* Your assignment
Search the entries for the word "Rijeka" and pull out each line that has it.

- - - -

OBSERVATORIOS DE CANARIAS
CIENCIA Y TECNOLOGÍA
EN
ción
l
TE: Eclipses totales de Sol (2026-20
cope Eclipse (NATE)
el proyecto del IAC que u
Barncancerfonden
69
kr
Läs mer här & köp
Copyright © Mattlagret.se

- - - -

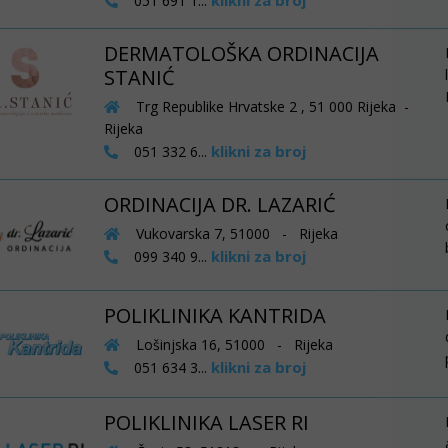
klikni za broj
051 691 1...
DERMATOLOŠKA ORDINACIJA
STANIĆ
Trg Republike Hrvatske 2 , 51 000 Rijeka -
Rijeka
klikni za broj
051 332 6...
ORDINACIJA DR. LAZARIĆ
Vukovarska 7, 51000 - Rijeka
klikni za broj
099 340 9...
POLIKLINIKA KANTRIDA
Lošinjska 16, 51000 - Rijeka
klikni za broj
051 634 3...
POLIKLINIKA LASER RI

- - - -

* Expected answer
Trg Republike Hrvatske 2 , 51 000 Rijeka -
Rijeka
Vukovarska 7, 51000 - Rijeka
Lošinjska 16, 51000 - Rijeka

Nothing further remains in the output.